• Records to use:
····················
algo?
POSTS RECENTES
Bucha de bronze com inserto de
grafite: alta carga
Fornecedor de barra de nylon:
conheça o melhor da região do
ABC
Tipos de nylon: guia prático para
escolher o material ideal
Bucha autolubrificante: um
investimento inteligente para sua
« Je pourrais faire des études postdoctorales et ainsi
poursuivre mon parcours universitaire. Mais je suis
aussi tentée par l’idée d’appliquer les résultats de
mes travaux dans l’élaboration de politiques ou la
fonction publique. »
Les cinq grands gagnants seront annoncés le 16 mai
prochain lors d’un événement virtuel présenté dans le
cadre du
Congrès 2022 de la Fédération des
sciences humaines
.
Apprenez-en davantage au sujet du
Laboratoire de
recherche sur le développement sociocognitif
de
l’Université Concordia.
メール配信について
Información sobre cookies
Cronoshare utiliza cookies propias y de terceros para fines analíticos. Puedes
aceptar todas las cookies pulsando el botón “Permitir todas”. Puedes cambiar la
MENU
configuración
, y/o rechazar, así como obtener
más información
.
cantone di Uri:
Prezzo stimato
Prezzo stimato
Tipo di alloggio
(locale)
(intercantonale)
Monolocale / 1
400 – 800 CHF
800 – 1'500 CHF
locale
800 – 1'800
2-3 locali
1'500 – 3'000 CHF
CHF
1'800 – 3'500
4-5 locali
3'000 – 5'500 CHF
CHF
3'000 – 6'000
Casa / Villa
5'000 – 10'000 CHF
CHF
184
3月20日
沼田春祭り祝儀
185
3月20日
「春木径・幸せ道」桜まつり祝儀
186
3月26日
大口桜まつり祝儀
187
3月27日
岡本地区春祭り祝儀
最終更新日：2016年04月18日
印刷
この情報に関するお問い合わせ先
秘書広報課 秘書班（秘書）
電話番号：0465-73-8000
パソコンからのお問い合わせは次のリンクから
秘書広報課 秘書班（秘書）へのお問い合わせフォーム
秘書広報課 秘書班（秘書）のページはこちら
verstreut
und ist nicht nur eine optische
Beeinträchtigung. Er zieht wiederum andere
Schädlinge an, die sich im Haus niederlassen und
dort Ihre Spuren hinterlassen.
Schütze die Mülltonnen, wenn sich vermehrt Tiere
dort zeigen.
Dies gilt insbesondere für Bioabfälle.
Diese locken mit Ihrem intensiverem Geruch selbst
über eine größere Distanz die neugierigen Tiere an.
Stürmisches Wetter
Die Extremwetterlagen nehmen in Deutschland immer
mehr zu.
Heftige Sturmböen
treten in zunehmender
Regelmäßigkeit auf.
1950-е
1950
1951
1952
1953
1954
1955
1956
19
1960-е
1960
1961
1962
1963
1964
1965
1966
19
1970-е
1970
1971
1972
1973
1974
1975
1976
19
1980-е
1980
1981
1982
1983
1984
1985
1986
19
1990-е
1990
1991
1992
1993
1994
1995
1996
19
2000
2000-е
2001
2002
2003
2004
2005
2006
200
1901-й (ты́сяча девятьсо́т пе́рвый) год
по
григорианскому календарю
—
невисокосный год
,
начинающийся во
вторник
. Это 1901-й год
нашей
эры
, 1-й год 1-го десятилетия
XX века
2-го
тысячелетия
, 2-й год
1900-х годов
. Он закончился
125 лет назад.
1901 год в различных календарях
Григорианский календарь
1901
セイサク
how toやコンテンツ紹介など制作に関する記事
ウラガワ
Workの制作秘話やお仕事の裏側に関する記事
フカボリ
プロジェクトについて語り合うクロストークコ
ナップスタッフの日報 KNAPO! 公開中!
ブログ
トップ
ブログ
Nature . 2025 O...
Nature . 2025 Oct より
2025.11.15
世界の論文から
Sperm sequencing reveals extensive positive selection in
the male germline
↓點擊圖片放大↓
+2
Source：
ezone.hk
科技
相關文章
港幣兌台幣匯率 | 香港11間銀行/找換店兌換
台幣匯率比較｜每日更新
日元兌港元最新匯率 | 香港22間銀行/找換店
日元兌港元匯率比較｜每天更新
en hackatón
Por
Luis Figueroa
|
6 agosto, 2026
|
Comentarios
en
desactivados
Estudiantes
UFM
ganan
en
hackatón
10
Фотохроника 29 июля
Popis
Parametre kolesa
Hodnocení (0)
····················
• Instructions for the task:
Each line above that contains "cookies" counts once; report the resulting number and nothing else.

• Answer for the task:
3